Context Search¶
Search indexed content (conversations, documents, tabs). Requires IR index — build with ir_index first. Methods: 'substring' (exact match, no embedding service), 'keyword' (BM25), 'semantic' (dense), or comma-delimited combo like 'keyword,semantic' (default, RRF fused).
MCP name: context_search
Category: context
Parameters¶
| Name | Type | Required | Description |
|---|---|---|---|
method |
str |
No | Search method(s). 'substring' (exact, no service needed), 'keyword' (BM25), 'semantic' (dense), or comma-delimited like 'keyword,semantic' (default). substring is solo-only. |
query |
str |
Yes | Search query |
recency |
bool |
No | Apply recency bias to favor recent results (default true). Set false to rank purely by text relevance. |
scope |
str |
No | Narrow to a specific item within a source (e.g. a session_id for conversations, a tab_id for Chrome tabs). Uses doc_id prefix matching. |
source |
str |
No | Filter by source type (e.g. 'conversation'). Default: all sources. |
top_k |
int |
No | Max results (default 10) |
Details¶
Universal IR search across every indexed source. Builds the BM25 + dense vectors at index time (ir_index(source=...)); context_search(query, source=..., method=...) ranks documents at query time. Returns markdown-formatted results.
For structured (dict-shaped) results — e.g. when chaining into walk / drill_tree or building UI lists — reach for find instead. Same underlying engine; different return shape.

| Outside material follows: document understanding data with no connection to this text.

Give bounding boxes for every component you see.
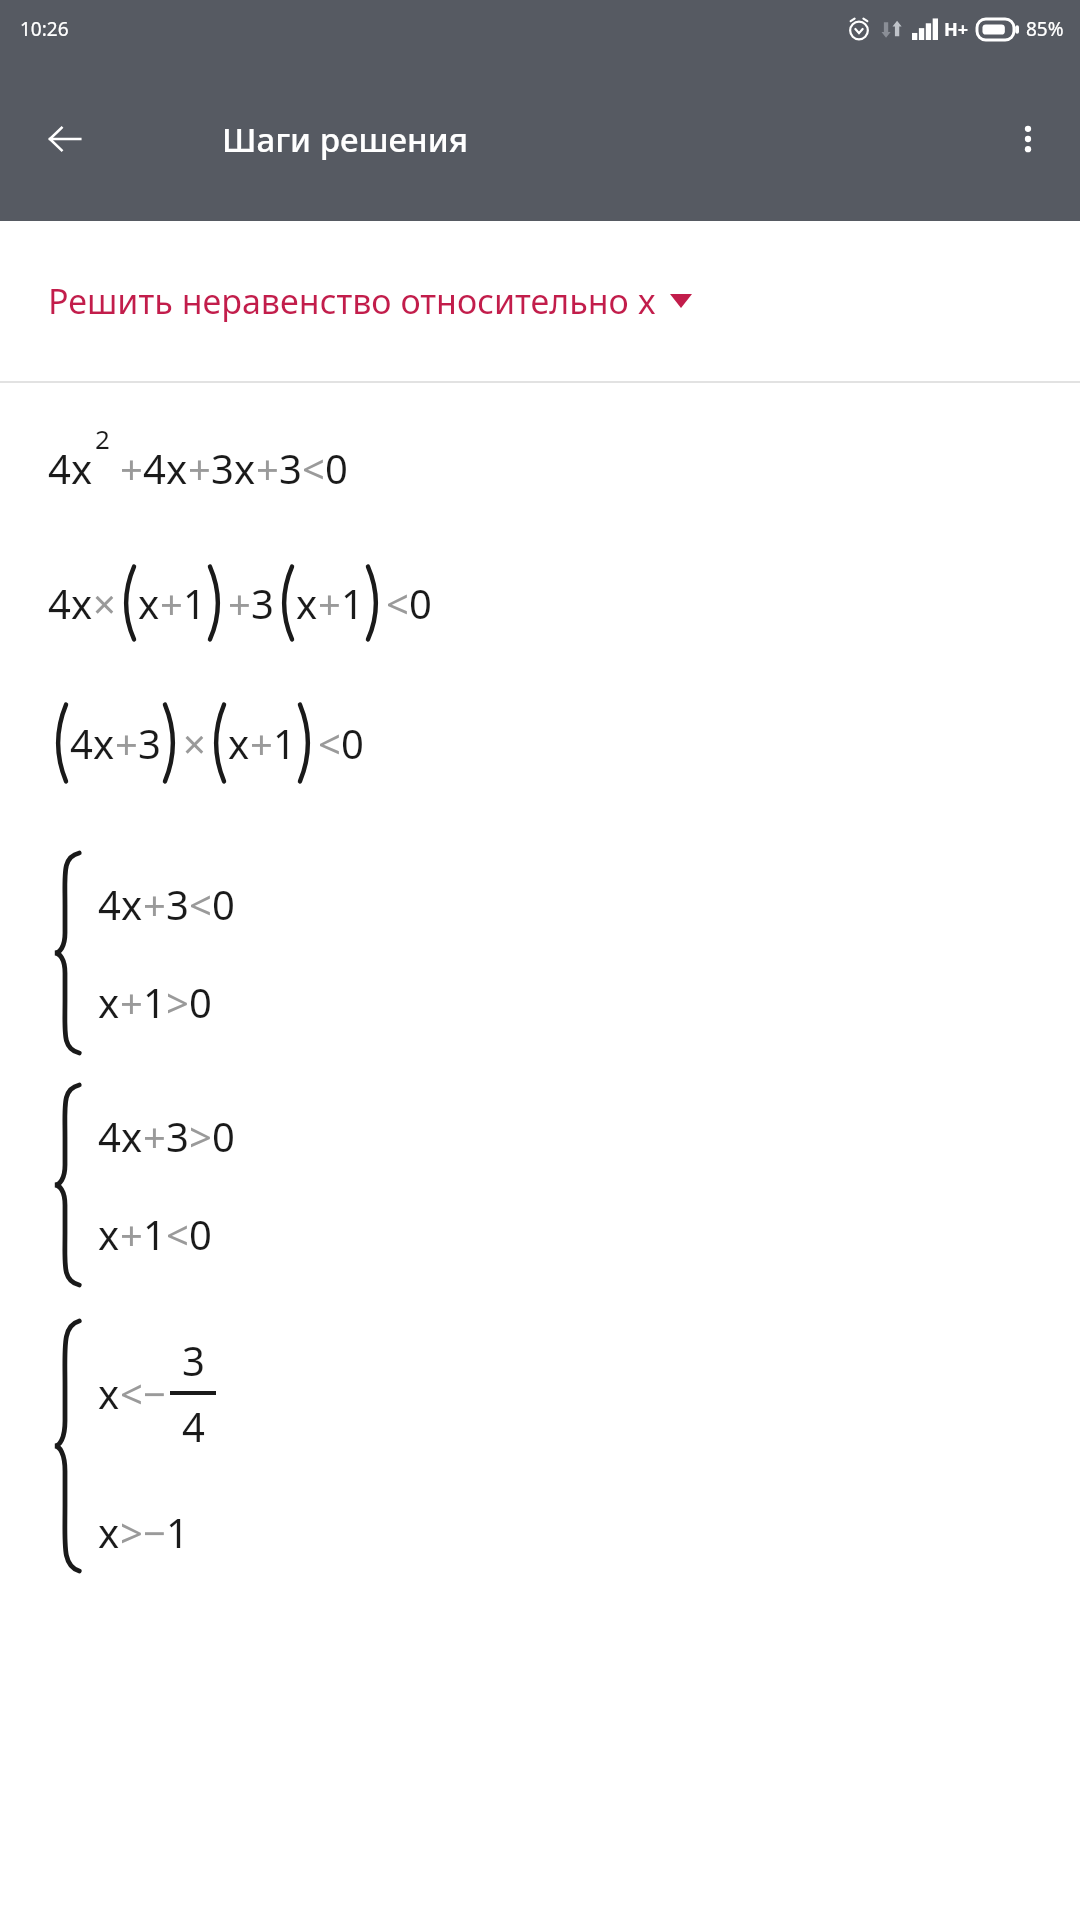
staticText: x [138,576,160,630]
button[interactable]: Решить неравенство относительно x [0,221,1080,381]
staticText: < [318,716,341,770]
staticText: x [98,1366,120,1420]
button[interactable]: Back [34,108,96,170]
staticText: + [250,716,273,770]
staticText: 4x [98,1109,143,1163]
staticText: 0 [341,716,364,770]
staticText: − [143,1366,166,1420]
staticText: 0 [189,1207,212,1261]
staticText: 4x [70,716,115,770]
staticText: − [143,1505,166,1559]
staticText: x [98,975,120,1029]
staticText: 10:26 [20,16,69,42]
staticText: 3 [166,877,189,931]
staticText: H+ [944,17,969,42]
staticText: 1 [273,716,296,770]
staticText: + [143,877,166,931]
staticText: 1 [143,1207,166,1261]
staticText: + [120,1207,143,1261]
staticText: + [115,716,138,770]
staticText: 3 [182,1333,205,1387]
staticText: + [188,441,211,495]
staticText: 4x [48,441,93,495]
staticText: 1 [341,576,364,630]
staticText: 1 [166,1505,189,1559]
staticText: x [98,1505,120,1559]
staticText: 3 [279,441,302,495]
staticText: × [183,716,206,770]
staticText: 1 [183,576,206,630]
staticText: 4 [182,1399,205,1453]
staticText: + [318,576,341,630]
staticText: 85% [1026,16,1064,42]
staticText: + [256,441,279,495]
staticText: 3 [138,716,161,770]
staticText: 4x [48,576,93,630]
staticText: > [166,975,189,1029]
staticText: + [120,441,143,495]
staticText: 0 [212,1109,235,1163]
staticText: x [296,576,318,630]
button[interactable]: More options [996,107,1060,171]
staticText: Решить неравенство относительно x [48,278,656,324]
staticText: < [166,1207,189,1261]
staticText: > [189,1109,212,1163]
staticText: 0 [212,877,235,931]
staticText: + [228,576,251,630]
staticText: x [98,1207,120,1261]
staticText: 4x [98,877,143,931]
staticText: 0 [409,576,432,630]
staticText: 3 [251,576,274,630]
staticText: + [120,975,143,1029]
staticText: × [93,576,116,630]
staticText: 0 [189,975,212,1029]
staticText: 3x [211,441,256,495]
staticText: > [120,1505,143,1559]
staticText: < [189,877,212,931]
staticText: + [143,1109,166,1163]
staticText: x [228,716,250,770]
staticText: 2 [95,421,110,456]
staticText: < [120,1366,143,1420]
staticText: 4x [143,441,188,495]
staticText: + [160,576,183,630]
staticText: Шаги решения [222,117,469,162]
staticText: 0 [325,441,348,495]
staticText: 3 [166,1109,189,1163]
staticText: < [302,441,325,495]
staticText: < [386,576,409,630]
staticText: 1 [143,975,166,1029]
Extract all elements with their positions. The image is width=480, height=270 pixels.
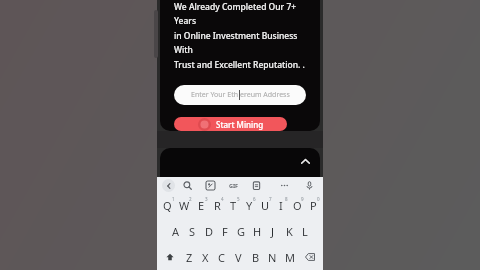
button[interactable]: Search (181, 179, 194, 192)
staticText: B (252, 250, 260, 265)
staticText: Start Mining (216, 119, 264, 130)
staticText: Enter Your Eth (191, 90, 239, 100)
button[interactable]: P (305, 193, 321, 218)
button[interactable]: V (230, 244, 247, 270)
button[interactable]: Backspace (298, 244, 321, 270)
staticText: 5 (237, 196, 240, 202)
button[interactable]: GIF (227, 179, 240, 192)
staticText: C (218, 250, 225, 265)
staticText: W (179, 198, 190, 213)
staticText: in Online Investment Business With (174, 30, 306, 55)
staticText: U (261, 198, 270, 213)
staticText: 9 (301, 196, 304, 202)
staticText: O (293, 198, 302, 213)
staticText: GIF (229, 182, 239, 189)
button[interactable]: Stickers (204, 179, 217, 192)
button[interactable]: Z (181, 244, 197, 270)
button[interactable]: A (167, 218, 184, 244)
staticText: G (237, 224, 246, 239)
staticText: 7 (269, 196, 272, 202)
button[interactable]: Scroll up (296, 152, 314, 170)
staticText: M (285, 250, 295, 265)
staticText: ereum Address (240, 90, 290, 100)
button[interactable]: Q (159, 193, 176, 218)
button[interactable]: B (247, 244, 264, 270)
staticText: L (302, 224, 308, 239)
button[interactable]: X (197, 244, 213, 270)
staticText: 8 (285, 196, 288, 202)
button[interactable]: D (201, 218, 217, 244)
staticText: 0 (317, 196, 320, 202)
staticText: A (172, 224, 180, 239)
staticText: 4 (221, 196, 224, 202)
button[interactable]: H (249, 218, 265, 244)
button[interactable]: I (273, 193, 289, 218)
staticText: Z (186, 250, 193, 265)
button[interactable]: N (264, 244, 281, 270)
staticText: Q (163, 198, 172, 213)
button[interactable]: Voice input (303, 179, 316, 192)
staticText: 6 (253, 196, 256, 202)
button[interactable]: R (209, 193, 225, 218)
button[interactable]: S (184, 218, 201, 244)
button[interactable]: O (289, 193, 305, 218)
button[interactable]: K (281, 218, 297, 244)
staticText: Trust and Excellent Reputation. . (174, 59, 305, 71)
button[interactable]: Back (162, 179, 175, 192)
button[interactable]: F (217, 218, 233, 244)
staticText: P (310, 198, 317, 213)
staticText: E (198, 198, 205, 213)
staticText: H (253, 224, 262, 239)
button[interactable]: T (225, 193, 241, 218)
button[interactable]: C (213, 244, 230, 270)
button[interactable]: G (233, 218, 249, 244)
staticText: J (271, 224, 275, 239)
staticText: V (235, 250, 242, 265)
button[interactable]: Clipboard (250, 179, 263, 192)
staticText: We Already Completed Our 7+ Years (174, 1, 306, 26)
button[interactable]: Start Mining (174, 117, 287, 131)
staticText: T (230, 198, 237, 213)
button[interactable]: Enter Your Eth (174, 85, 306, 105)
button[interactable]: E (193, 193, 209, 218)
button[interactable]: M (281, 244, 298, 270)
staticText: N (268, 250, 277, 265)
staticText: X (202, 250, 209, 265)
button[interactable]: W (176, 193, 193, 218)
button[interactable]: Shift (159, 244, 181, 270)
button[interactable]: U (257, 193, 273, 218)
staticText: S (189, 224, 196, 239)
staticText: 3 (205, 196, 208, 202)
staticText: F (222, 224, 228, 239)
staticText: K (286, 224, 293, 239)
staticText: I (279, 198, 283, 213)
button[interactable]: L (297, 218, 313, 244)
staticText: Y (246, 198, 253, 213)
button[interactable]: More options (278, 179, 291, 192)
staticText: R (214, 198, 221, 213)
staticText: 2 (189, 196, 192, 202)
staticText: D (205, 224, 214, 239)
button[interactable]: Y (241, 193, 257, 218)
button[interactable]: J (265, 218, 281, 244)
staticText: 1 (172, 196, 175, 202)
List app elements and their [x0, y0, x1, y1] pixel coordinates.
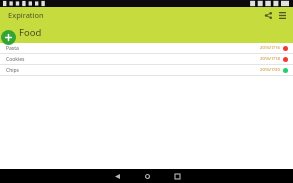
button[interactable]: More options	[275, 8, 289, 22]
staticText: Cookies	[6, 56, 25, 63]
button[interactable]: Back	[109, 169, 125, 183]
staticText: Expiration	[8, 10, 44, 20]
button[interactable]: Add item	[1, 30, 16, 45]
button[interactable]: Home	[139, 169, 155, 183]
staticText: Chips	[6, 67, 20, 74]
staticText: Food	[19, 26, 42, 39]
staticText: 2016/7/18	[260, 56, 280, 62]
staticText: 2016/7/16	[260, 45, 280, 51]
button[interactable]: Chips	[0, 65, 293, 76]
staticText: 2016/7/30	[260, 67, 280, 73]
button[interactable]: Cookies	[0, 54, 293, 65]
button[interactable]: Share	[261, 8, 275, 22]
button[interactable]: Pasta	[0, 43, 293, 54]
button[interactable]: Recent apps	[169, 169, 185, 183]
staticText: Pasta	[6, 45, 19, 52]
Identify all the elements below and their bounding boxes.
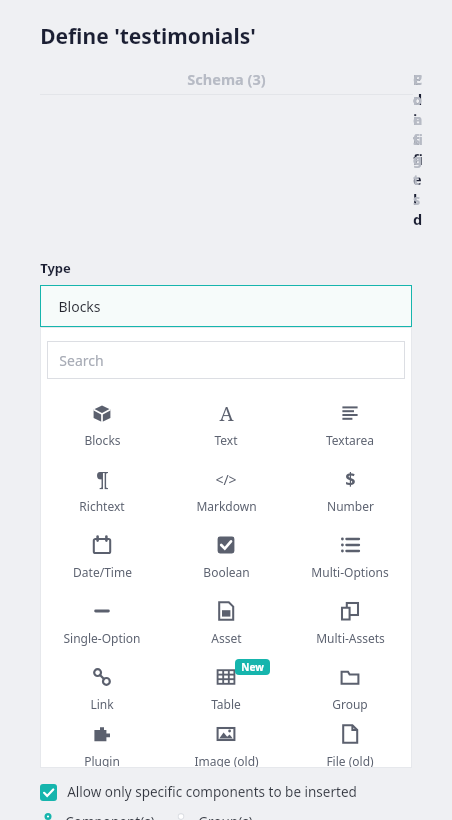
staticText: New xyxy=(241,660,264,674)
staticText: $ xyxy=(345,467,356,492)
staticText: Single-Option xyxy=(63,630,141,646)
staticText: Asset xyxy=(211,630,242,646)
button[interactable]: Group xyxy=(288,655,412,721)
staticText: Image (old) xyxy=(194,753,259,768)
staticText: A xyxy=(219,400,234,426)
button[interactable]: New xyxy=(164,655,288,721)
button[interactable]: Date/Time xyxy=(40,523,164,589)
staticText: Type xyxy=(40,259,71,277)
staticText: Date/Time xyxy=(73,564,132,580)
button[interactable]: Multi-Assets xyxy=(288,589,412,655)
button[interactable]: Search xyxy=(47,341,405,379)
staticText: Multi-Assets xyxy=(316,630,385,646)
button[interactable]: A xyxy=(164,391,288,457)
button[interactable]: File (old) xyxy=(288,721,412,768)
staticText: Multi-Options xyxy=(311,564,389,580)
staticText: Markdown xyxy=(196,498,257,514)
button[interactable]: ¶ xyxy=(40,457,164,523)
staticText: </> xyxy=(215,470,237,489)
staticText: Plugin xyxy=(84,753,120,768)
staticText: Number xyxy=(327,498,374,514)
button[interactable]: Boolean xyxy=(164,523,288,589)
button[interactable]: $ xyxy=(288,457,412,523)
button[interactable]: Schema (3) xyxy=(40,69,413,95)
staticText: Boolean xyxy=(203,564,250,580)
button[interactable]: Blocks xyxy=(40,285,412,327)
button[interactable]: Link xyxy=(40,655,164,721)
staticText: Richtext xyxy=(79,498,125,514)
button[interactable]: Allow only specific components to be ins… xyxy=(40,783,357,801)
staticText: Text xyxy=(214,432,238,448)
button[interactable]: </> xyxy=(164,457,288,523)
staticText: Group xyxy=(332,696,368,712)
staticText: Textarea xyxy=(326,432,374,448)
button[interactable]: Image (old) xyxy=(164,721,288,768)
staticText: File (old) xyxy=(326,753,374,768)
staticText: Component(s) xyxy=(65,813,155,820)
button[interactable]: Group(s) xyxy=(173,813,253,820)
button[interactable]: Component(s) xyxy=(40,813,155,820)
button[interactable]: Single-Option xyxy=(40,589,164,655)
staticText: Blocks xyxy=(58,297,101,316)
button[interactable]: Blocks xyxy=(40,391,164,457)
staticText: Group(s) xyxy=(198,813,253,820)
staticText: Search xyxy=(59,351,104,370)
staticText: Table xyxy=(211,696,241,712)
staticText: Allow only specific components to be ins… xyxy=(67,783,357,801)
button[interactable]: Multi-Options xyxy=(288,523,412,589)
button[interactable]: Asset xyxy=(164,589,288,655)
button[interactable]: Textarea xyxy=(288,391,412,457)
staticText: ¶ xyxy=(96,466,109,492)
staticText: Link xyxy=(90,696,114,712)
staticText: Blocks xyxy=(84,432,121,448)
staticText: Schema (3) xyxy=(187,69,266,89)
staticText: Define 'testimonials' xyxy=(40,22,256,51)
button[interactable]: Plugin xyxy=(40,721,164,768)
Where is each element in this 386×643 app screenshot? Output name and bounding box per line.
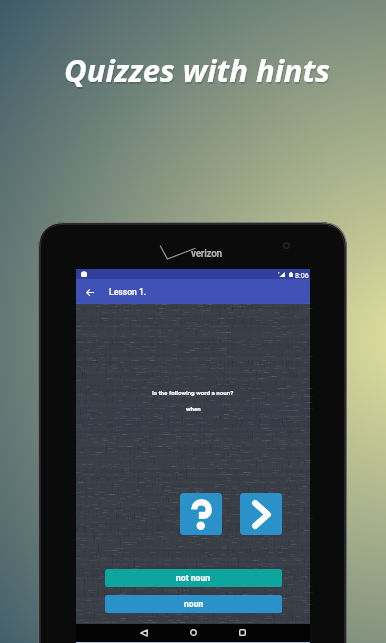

When to use context_search vs related capabilities¶
- Use
context_searchwhen you want to rank by query across one or more raw indexed sources and don't need post-hit drilling. Common path:context_search(query, source="conversation")for raw turn text across sessions;context_search(query, source="chrome")for tab text;context_search(query, source="task_note")for task notes;context_search(query, source="docs")for documents. Omittingsourcesearches everywhere (results dilute fast — prefer asourcefilter when you know which domain). - Use
summary_searchwhen the topic lives in the summarization-frameworksummarysource AND you want the per-namespace drill stage.summary_searchiscontext_search(source="summary")plus a registered drill handler that callssession_searchper top item, returned asdrilledin the structured response. Seesummarization/summary_search. - Use
drill_treewhen you already have a specific node id (e.g. from asummary_searchhit) and want to walk its tree structure. No ranking involved. Seedisclosure/drill_tree.
Agent workflow shape (find → walk → read) is documented in disclosure/.
Method selection¶
method="keyword,semantic"(default) — RRF-fuses BM25 + dense. Strongest for natural-language queries.method="keyword"— BM25 only. Good for queries with strong vocabulary overlap; cheaper, doesn't need the embedding service for the dense leg.method="semantic"— dense only. Good for paraphrased / conceptual queries.method="substring"— exact-string match. Use for file paths, identifiers, error strings. Cannot combine with other methods.
Scope¶
scope= is a doc-id prefix filter. The doc-id format is source-specific; common patterns:
conversationsource:scope="{session_id}"filters to one session's turns.summarysource:scope="{namespace}:"filters to one summary namespace (e.g."conversation_session:").task_notesource:scope="task_note:{task_id}"filters to one task's note.
Recency bias¶
The default ranking applies a half-life-14d recency multiplier (configured under ir.recency in config.yaml). For multi-month-old targets, pass recency=false to rank purely by text relevance — the default tends to bury older hits even when their content is the better match.
Requires the IR index¶
Run ir_index(action="build", source=...) if a source's index is cold. The summary, conversation, and task_note sources are kept fresh by sidecar crons (summary-index-rebuild, ir-index-rebuild, task-note-index).